Redis-compatible: Dragonfly or Valkey

Redis Valkey Dragonfly
License AGPLv3 BSD 3-clause BSL → Apache 2.0
Architecture Single-threaded Single-threaded Multi-threaded
Throughput Baseline ~Same 25x higher
API Native 100% compatible 100% compatible

Dragonfly recommended for new deployments due to multi-threaded performance on modern hardware.
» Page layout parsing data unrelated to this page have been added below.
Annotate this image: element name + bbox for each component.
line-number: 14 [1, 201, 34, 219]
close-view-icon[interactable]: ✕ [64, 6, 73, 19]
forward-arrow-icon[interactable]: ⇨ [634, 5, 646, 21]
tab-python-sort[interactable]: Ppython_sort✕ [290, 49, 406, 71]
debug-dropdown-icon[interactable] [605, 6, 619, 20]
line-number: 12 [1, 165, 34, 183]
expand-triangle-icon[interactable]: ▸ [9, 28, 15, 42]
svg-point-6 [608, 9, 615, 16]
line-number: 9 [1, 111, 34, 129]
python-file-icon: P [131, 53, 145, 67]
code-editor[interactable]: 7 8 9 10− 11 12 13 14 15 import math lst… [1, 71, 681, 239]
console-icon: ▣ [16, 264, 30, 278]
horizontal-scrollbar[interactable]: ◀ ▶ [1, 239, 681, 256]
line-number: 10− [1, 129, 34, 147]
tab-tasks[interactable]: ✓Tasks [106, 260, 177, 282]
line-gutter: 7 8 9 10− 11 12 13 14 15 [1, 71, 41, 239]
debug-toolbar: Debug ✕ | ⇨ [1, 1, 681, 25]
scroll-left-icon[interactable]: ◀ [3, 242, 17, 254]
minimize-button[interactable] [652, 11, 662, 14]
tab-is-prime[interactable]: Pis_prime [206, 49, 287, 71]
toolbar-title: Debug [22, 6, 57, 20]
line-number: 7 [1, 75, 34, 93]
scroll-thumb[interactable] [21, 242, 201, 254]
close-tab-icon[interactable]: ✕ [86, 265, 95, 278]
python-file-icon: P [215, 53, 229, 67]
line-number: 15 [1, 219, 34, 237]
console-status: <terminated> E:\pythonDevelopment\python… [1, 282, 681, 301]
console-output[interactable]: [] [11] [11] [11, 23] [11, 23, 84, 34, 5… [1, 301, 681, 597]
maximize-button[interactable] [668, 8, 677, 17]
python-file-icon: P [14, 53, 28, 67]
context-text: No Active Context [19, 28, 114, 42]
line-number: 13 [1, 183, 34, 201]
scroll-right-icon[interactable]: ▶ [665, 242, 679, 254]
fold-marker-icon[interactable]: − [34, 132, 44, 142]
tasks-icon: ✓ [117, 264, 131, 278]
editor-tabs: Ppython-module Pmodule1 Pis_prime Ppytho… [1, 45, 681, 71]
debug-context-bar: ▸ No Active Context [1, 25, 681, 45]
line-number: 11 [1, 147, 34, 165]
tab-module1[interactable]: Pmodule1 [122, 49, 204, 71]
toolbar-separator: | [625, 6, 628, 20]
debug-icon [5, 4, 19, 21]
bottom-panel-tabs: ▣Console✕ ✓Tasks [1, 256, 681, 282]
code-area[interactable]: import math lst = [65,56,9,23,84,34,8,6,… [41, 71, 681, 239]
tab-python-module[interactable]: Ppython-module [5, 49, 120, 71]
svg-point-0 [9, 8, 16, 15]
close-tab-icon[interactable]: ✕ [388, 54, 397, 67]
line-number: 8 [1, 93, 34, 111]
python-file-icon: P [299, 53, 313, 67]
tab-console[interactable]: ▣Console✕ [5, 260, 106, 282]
Both have Kubernetes operators:

Current Choice

Component Choice Rationale
PostgreSQL CloudNativePG Kubernetes-native operations, automated backups, Prometheus integration
Cache Redis Simple, sufficient for current workloads

Current Architecture

flowchart TB
    subgraph Internet
        Users([Users])
        GitHub([GitHub])
    end

    subgraph Cloudflare
        Tunnel[Tunnel]
    end

    subgraph Apps["apps server (10.0.2.1)"]
        CD[cloudflared]

        subgraph K3s
            subgraph System["kube-system"]
                Traefik
                CoreDNS
            end

            subgraph ArgoNS["argocd"]
                ArgoCD[ArgoCD]
            end

            subgraph Mon["monitoring"]
                Grafana
                Prometheus
                Loki
                Alloy
            end

            subgraph Auth["authentik"]
                AuthServer[Authentik Server]
                AuthWorker[Authentik Worker]
                AuthPG[PostgreSQL - CloudNativePG]
                AuthRedis[Redis]
            end

            subgraph Tools["portainer"]
                Portainer
            end

            subgraph Home["homepage"]
                Homepage
            end
        end
    end

    Users --> Tunnel --> CD --> Traefik
    GitHub -->|GitOps| ArgoCD
    ArgoCD -->|deploys| Mon
    ArgoCD -->|deploys| Auth
    ArgoCD -->|deploys| Tools
    ArgoCD -->|deploys| Home
    Traefik --> Grafana
    Traefik --> AuthServer
    Traefik --> Portainer
    Traefik --> Homepage
    Traefik --> ArgoCD
    AuthServer --> AuthPG
    AuthServer --> AuthRedis

All services in K3s with:

  • ArgoCD for GitOps deployments
  • Traefik for internal routing (IngressRoutes)
  • Portainer for visual management
  • CloudNativePG for PostgreSQL with metrics
  • Prometheus/Grafana/Loki for observability
  • SOPS Secrets Operator for encrypted secrets